I fished the Hocking a bunch while going to school there ('95-'98). Much of the time I was there I didn't have transportation either. Under those conditions I liked to start at the rt 278 bridge and wade downstream from there for smallies. When I did have transportation we usually went up towards Logan for smallies. Small, crawfish immitating crank baits were my favorite. The biggest I caught there came on a #9 floating rapala.


----------



## Duncan Bay (Nov 10, 2011)

Don't understand why it would be hard to tell the difference between a sauger and a saugeye? Just sayin.


----------



## glassbass (Apr 19, 2011)

To be certain, there ARE saugeyes in the hocking river, of which I have caught a few. You are also correct about where they came from. Lake logan was stocked with them and the lake logan spillway empties into the Hocking. The last one I caught was in the rapids right below the falls mill bridge, which is only a short distance from the spillway creek. (It was approx 5 years ago) The big ones in lake logan are getting far and few between, which is good news for the bass fishing as they are super predators to the bass spawn. (on the smallies in the hocking, I've done my best on the bigger ones, (3 to 4.5 lbs) on a 5" tube, black with red flakes, from late september to TOO cold in December.


----------



## Duncan Bay (Nov 10, 2011)

Burr Oak, which the spillway dumps into the Sunday Creek and then on down to the Hocking River, was stocked with Saugeyes years ago. Haven't caught one there in yrs and believe that most have been sucked out through the spillway.


----------



## RiverWader (Apr 1, 2006)

Duncan Bay said:


> Don't understand why it would be hard to tell the difference between a sauger and a saugeye? Just sayin.

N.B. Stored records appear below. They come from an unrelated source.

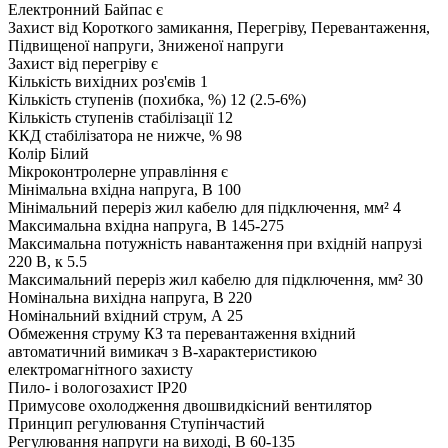
Електронний Байпас
є
Захист від
Короткого замикання, Перегріву, Перевантаження,
Підвищеної напруги, Зниженої напруги
Захист від перегріву
є
Кількість вихідних роз'ємів
1
Кількість ступенів (похибка, %)
12 (2.5-6%)
Кількість ступенів стабілізації
12
ККД стабілізатора не нижче, %
98
Колір
Білий
Мікроконтролерне управління
є
Мінімальна вхідна напруга, В
100
Мінімальний переріз жил кабелю для підключення, мм²
4
Максимальна вхідна напруга, В
145-275
Максимальна потужність навантаження при вхідній напрузі
220 В, к
5.5
Максимальний переріз жил кабелю для підключення, мм²
30
Номінальна вихідна напруга, В
220
Номінальний вхідний струм, А
25
Обмеження струму КЗ та перевантаження
вхідний
автоматичний вимикач з B-характеристикою
електромагнітного захисту
Пило- і вологозахист
IP20
Примусове охолодження
двошвидкісний вентилятор
Принцип регулювання
Ступінчастий
Регулювання напруги на виході, В
60-135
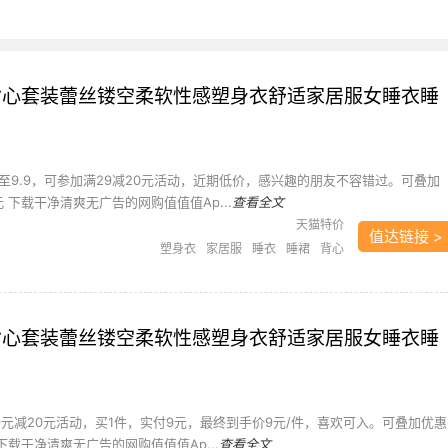
ra 背心套装蕾丝镂空柔软性感塑身衣舒适家居服女睡衣睡
至9.9，可参加满29减20元活动，近期低价，感兴趣的朋友不容错过。可叠加
元 下载干净清爽无广告的网购值值值Ap...
查看全文
天猫特价
值达链接 >
塑身衣
家居服
睡衣
睡裙
背心
ra 背心套装蕾丝镂空柔软性感塑身衣舒适家居服女睡衣睡
9元减20元活动，买1件，实付9元，最终到手价9元/件，喜欢可入。可叠加优惠
 下载干净清爽无广告的网购值值值Ap...
查看全文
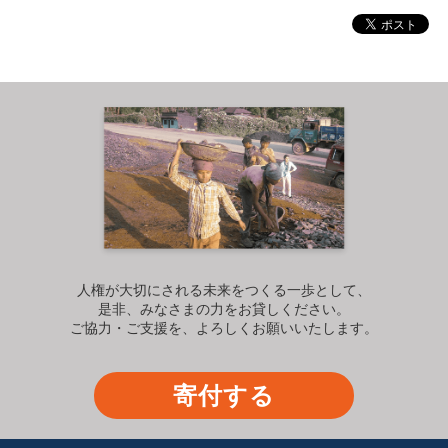
人権が大切にされる未来をつくる一歩として、
是非、みなさまの力をお貸しください。
ご協力・ご支援を、よろしくお願いいたします。
寄付する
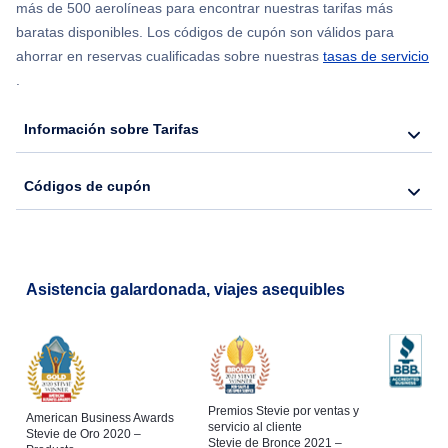
más de 500 aerolíneas para encontrar nuestras tarifas más
Flights from Chicago to Delhi
baratas disponibles. Los códigos de cupón son válidos para
ahorrar en reservas cualificadas sobre nuestras
tasas de servicio
.
Flights from Nueva York to Seúl
Información sobre Tarifas
Flights from Nueva York to Hong Kong
Códigos de cupón
Flights from Nueva York to Lisboa
Asistencia galardonada, viajes asequibles
Premios Stevie por ventas y
American Business Awards
servicio al cliente
Stevie de Oro 2020 –
Stevie de Bronce 2021 –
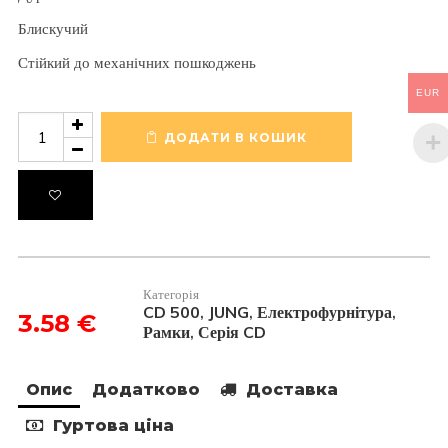
Блискучий
Стійкий до механічних пошкоджень
EUR
Рамка
1-
ДОДАТИ В КОШИК
постова
CD581BR
кількість
Категорія
CD 500
JUNG
Електрофурнітура
,
,
,
3.58
€
Рамки
Серія CD
,
Опис
Додатково
Доставка
Гуртова ціна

Noone said it was hard. As far as Burr Oak, They still catch 1 or 2 a year out of there


----------



## Duncan Bay (Nov 10, 2011)

TheCream said:


> Telling a walleye from a sauger is easy, sauger from saugeye is a little tougher and most folks confuse them.


Well I guess he said "a little tougher". 

1-2 saugeye a year, I bet they look like dinosaurs by now. When was the last time odnr stocked burr oak with them?


----------



## RiverWader (Apr 1, 2006)

Sometime around 00-03 I believe, I wish they would start up again , I caught alot of Monsters out of there in 97-99


----------



## TheCream (Mar 19, 2009)

Duncan Bay said:


> Well I guess he said "a little tougher".
> 
> 1-2 saugeye a year, I bet they look like dinosaurs by now. When was the last time odnr stocked burr oak with them?


My apologies, I should have said "a little easier to confuse." I have no issues telling them apart, but people who don't know what to look for clearly confuse them a lot.


----------



## WISH IT WAS YOU (Jul 25, 2006)

the cream thats sounds good to me im not really able to get money for a w.v for a bit anyways and that would give me time to get all my gear together and thanks for the info everyone i went down to the mill thursday and saterday thursday i caught 7 crappies and two smallies all on marabou jigs. went down saterday and caught one walleye around 16inch and thats it. but now that i know where the mill is and everything ill be hitting that area up alot more


----------